Dov'è Ossama Benladen?

A giugno la Cia diceva di saperlo, senza spiegare perché, dopo quattro anni di tentativi, nessuno sia riuscito a catturare il mandante del peggior attacco terroristico sul suolo americano. Per ora Benladen domina la copertina del settimanale del New York Times in edicola domenica che si chiede: 'Sta vincendo lui?'. A Washington è un argomento da evitare, non a caso le commemorazioni dell'anniversario dell'11 settembre organizzate dal Pentagono saranno dominate da un tributo ai reduci dell'Iraq.

 

Chi pensa ancora all'11 settembre?

Pochi, a giudicare dal fatalismo e dall'ottimismo con cu i gli abitanti delle grandi città americane, a partire da New York, convivono con la quasi certezza di un altro attentato. In realtà secondo un'indagine d'opinione Zogby però 7 americani su 10 dicono di pensare all'11 settembre almeno una volta alla settimana. Ma l'intensita delle emozioni è svanita.

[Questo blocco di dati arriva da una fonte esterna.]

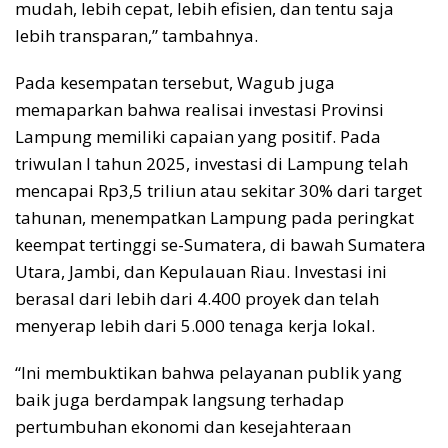
mudah, lebih cepat, lebih efisien, dan tentu saja
lebih transparan,” tambahnya.
Pada kesempatan tersebut, Wagub juga
memaparkan bahwa realisai investasi Provinsi
Lampung memiliki capaian yang positif. Pada
triwulan I tahun 2025, investasi di Lampung telah
mencapai Rp3,5 triliun atau sekitar 30% dari target
tahunan, menempatkan Lampung pada peringkat
keempat tertinggi se-Sumatera, di bawah Sumatera
Utara, Jambi, dan Kepulauan Riau. Investasi ini
berasal dari lebih dari 4.400 proyek dan telah
menyerap lebih dari 5.000 tenaga kerja lokal.
“Ini membuktikan bahwa pelayanan publik yang
baik juga berdampak langsung terhadap
pertumbuhan ekonomi dan kesejahteraan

Per chi non ne è stato colpito da vicino l'11 settembre è una ricorrenza vagamente patriottica in cui bisogna ricordarsi di essere gentili con i propri cari.

 

L'ultimo funerale

È quello di Gerald Baptiste, pompiere travolto dal crollo della Torre nord di cui stava dirigendo l'evacuazione. I suoi resti sono stati identificati solo pochi giorni fa. Ma la cerimonia solenne nella cattedrale di St.Patrick è stata seguito da nuove polemiche. Secondo il New York Times, la maggior parte dei vigili del fuoco quattro anni fa morì perché non era stata informata che la Torre nord stava per crollare.

 

Al World Trade Center si costruisce

I lavori per la costruzione della Freedom Tower vanno a rilento, e sembra che il primo edificio a sorgere al Worl Trade Center sarà invece il terminale del metrò per il New Jersey - una costruzione evocativa a forma d'ali d'uccello che farà da porta d'ingresso a una fitta rete di linee urbane e suburbane. Intanto nei prossimi giorni verrà finalmente demolito il palazzo della Deutsche Bank, gravemente danneggiato 4 anni fa. Avvolto nel suo manto protettivo nero era diventato un lugubre monito della distruzione di quel giorno.